I wanted to share the good news and update everyone on Rudy's health status. His last scan on July 25th showed no evidence of disease. The date of that scan was the 1 year mark of him starting the combo and 8 months NED status. His oncologist said that Rudy is one of three of his patients that are still responding to this therapy with Rudy being the patient with the most months of NED status! It's important to note that for the past 4 months Rudy has been on an intermittent dosing schedule of 2 weeks on combo 1 week off. He took a 1 month break from the combo back in April which was the month before he started intermittent dosing.  Taking a month off of the medication was Rudy's idea and he did not tell his oncologist until after the fact.  His doctor scolded him and said that Rudy had dodged a bullet and that what he did was "non-compliant" but he was smiling all the while and quite amazed that his scan was clear despite his rebellion.  
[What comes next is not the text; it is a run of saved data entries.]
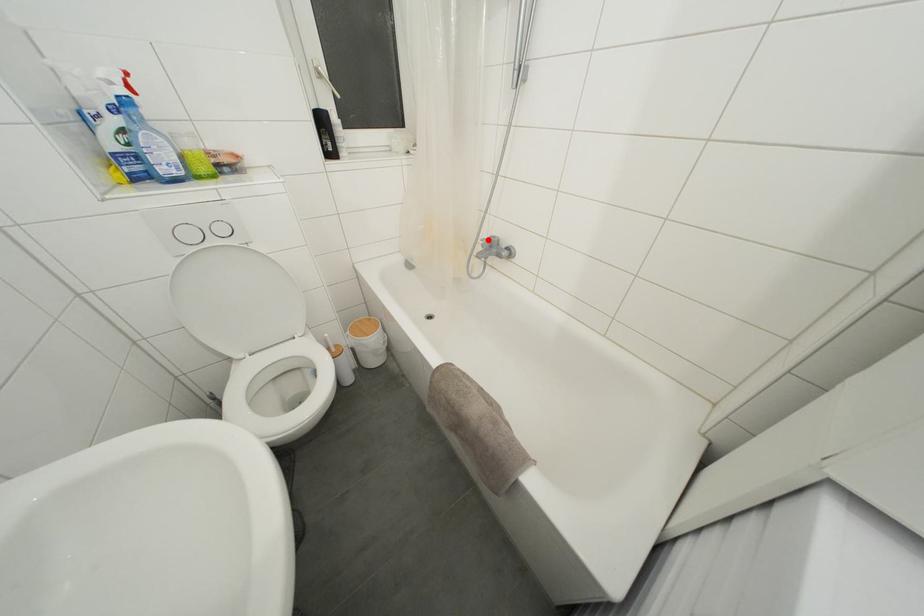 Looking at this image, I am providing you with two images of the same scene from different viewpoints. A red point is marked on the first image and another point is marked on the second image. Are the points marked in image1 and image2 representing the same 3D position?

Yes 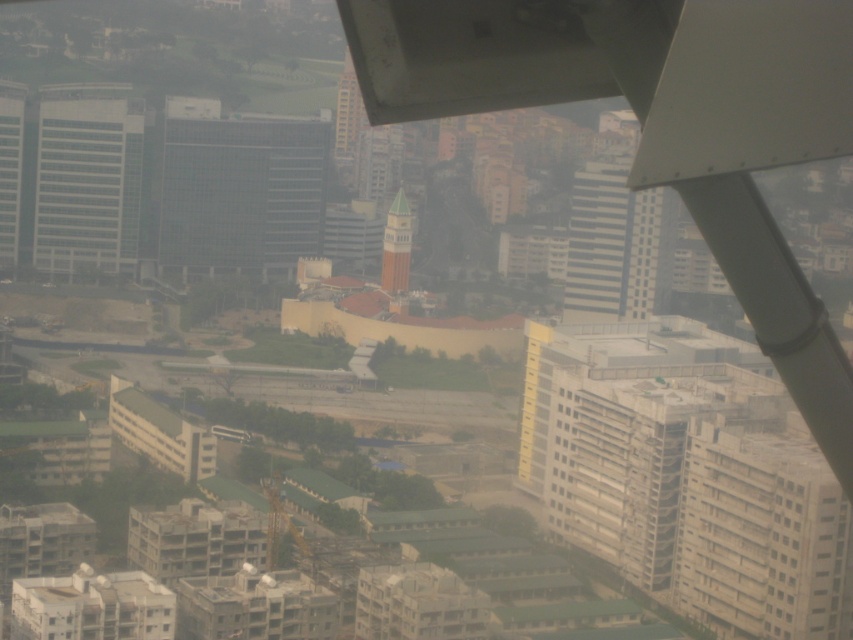 You are a drone operator trying to navigate between the glassy reflective skyscraper at left and the green painted tower at center. According to the scene, which structure is closer to the drone operator?

The green painted tower at center is closer to the drone operator because the glassy reflective skyscraper at left is positioned over it, indicating it is further away.

You are a city planner evaluating the urban layout. Which object, the transparent glass building at center or the glassy gray skyscraper at left, has a greater width when viewed from this elevated perspective?

The transparent glass building at center has a greater width than the glassy gray skyscraper at left.

Based on the scene description and the coordinates provided, which object corresponds to the point labeled as point (10, 170)?

The point (10, 170) marks the glassy reflective skyscraper at left. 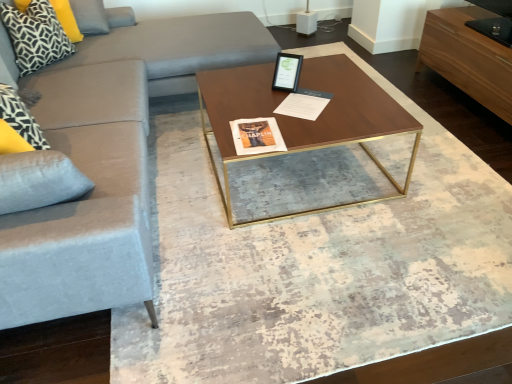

I'm sure that many are thinking that Rudy is playing russian roulette but it's not a decision that he made lightly. For him, it's a quality of life issue along with a strong belief in the effectiveness of the alternative meds he is taking.  I have shared before that Rudy has been taking hemp oil since May of 2013 (he was diagnosed stage 4 in February 2013).  We believe that the oil is playing a big role in his success so far in battling this disease.  The hemp oil  (he makes it himself) is not legal in this country, yet, it has proven healing abilities and is safer than any chemotherapy drug offered by the pharmaceutical companies. There are no side effects other than slight drowsiness. We know personally two melanoma patients who are both currently NED status and the only treatment they have ever done is hemp oil.   I am not suggesting that this is the answer for everyone...I'm just letting you all know that there are other things out there. Not all are "snake oils" just because they have not been FDA approved. Do the research...dig deep, it's your life...do all you can to save it.     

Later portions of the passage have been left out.